Until the United States officially signs the international treaty that sets emissions standards on ships plying international waters, it has no federal authority to limit emissions from visiting ships.
Once Congress approves the U.S. becoming a party to MARPOL Annex VI, the U.S. government gains the right to sanction and/or fine ships that exceed international air quality emissions standards when calling U.S. ports, explains AAPA.
Complying with MARPOL will help improve the air quality in many U.S. port communities, says Nagle.
"Federal legislation is what we need to join the international community in addressing emissions from oceangoing vessels, especially considering today's bigger ships and the rapidly growing volume of trade crossing America's docks," he notes.
Thanks to global trends such as the development of extended supply chains, and the move to integrate global manufacturers, suppliers, and retailers, international trade volumes are growing rapidly.
One beneficiary of these increasing volumes is the freight forwarding industry.
The international freight forwarding market reaped stellar growth in 2006, shows Global Freight Forwarding 2007, a new report published by global research organization Transport Intelligence.
Steady economic growth in Europe boosted Asia-Pacific trade, while intra-Asian trade became a growth force, and the focus of many forwarders' development strategies, in 2006.
Given the boom in Asia trade, it is not surprising that ocean freight forwarding saw the highest increase in 2006, growing by 15 percent, only slightly lower than its year-on-year growth in 2005. Airfreight forwarding revenue matched last year's performance, rising by 12 percent, according to the report.

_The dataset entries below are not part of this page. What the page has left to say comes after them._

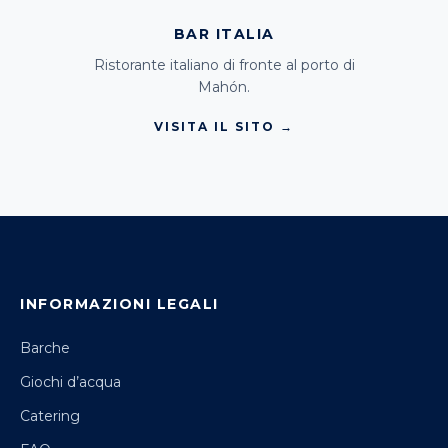
BAR ITALIA
Ristorante italiano di fronte al porto di
Mahón.
VISITA IL SITO →
INFORMAZIONI LEGALI
Barche
Giochi d’acqua
Catering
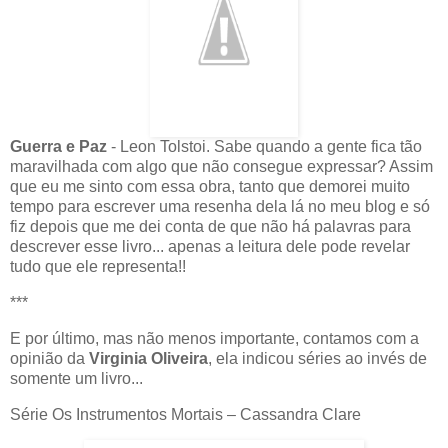
Guerra e Paz
- Leon Tolstoi. Sabe quando a gente fica tão
maravilhada com algo que não consegue expressar? Assim
que eu me sinto com essa obra, tanto que demorei muito
tempo para escrever uma resenha dela lá no meu blog e só
fiz depois que me dei conta de que não há palavras para
descrever esse livro... apenas a leitura dele pode revelar
tudo que ele representa!!
***
E por último, mas não menos importante, contamos com a
opinião da
Virginia Oliveira
, ela indicou séries ao invés de
somente um livro...
Série Os Instrumentos Mortais – Cassandra Clare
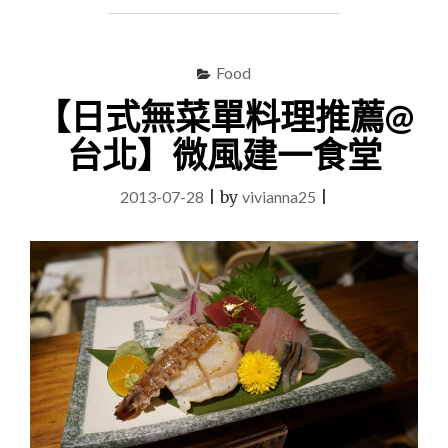
推
薦
@
台
Food
北
【日式無菜單料理推薦@
忠
孝
台北】微風建一食堂
敦
化】
2013-07-28
|
by
vivianna25
穗
|
科
烏
龍
麵"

"The freight forwarding industry is enjoying a period of unparalleled growth and prosperity, and the potential for future profits is high," says the report's author, John Manners-Bell.
But the industry also faces uncertain times ahead, he warns, citing "a challenging macro-economic environment, security issues, fuel costs, and fluctuations in carrier capacity," as evidence that only agile forwarders will continue to prosper.
Perhaps because of the industry's two-sided prospects—high profit potential coupled with business-threatening challenges—it has experienced rampant merger and acquisition activity.
Over the last few years, mega carriers have gobbled up many competitors, and they now sit at the top of the industry. By overall forwarding revenue—from air, ocean, and customs brokerage business—the report ranks DHL Global Forwarding as the largest global freight forwarder, followed by Kuehne + Nagel and Schenker/BAX Global.
While the proposed pilot expanding U.S.-Mexico cross-border trucking operations made news recently, another U.S.-Mexico ruling with a more immediate impact has just passed.
As of April, the U.S. Customs and Border Protection Agency (CBP) requires all truck carriers passing through the U.S.-Mexico border to utilize e-manifests—electronic submissions detailing cargo and carrier information—before arrival at any southern U.S. land-border port of entry.
Since January 2007, e-manifest filing rates at Arizona, California, Texas, and New Mexico land-border ports have grown steadily—from about 5,500 e-manifests filed in January to more than 32,000 in March, according to CBP.
Requiring manifest information to be submitted electronically reduces the potential for errors and improves efficiency, resulting in faster border crossings for legitimate carriers, says CBP.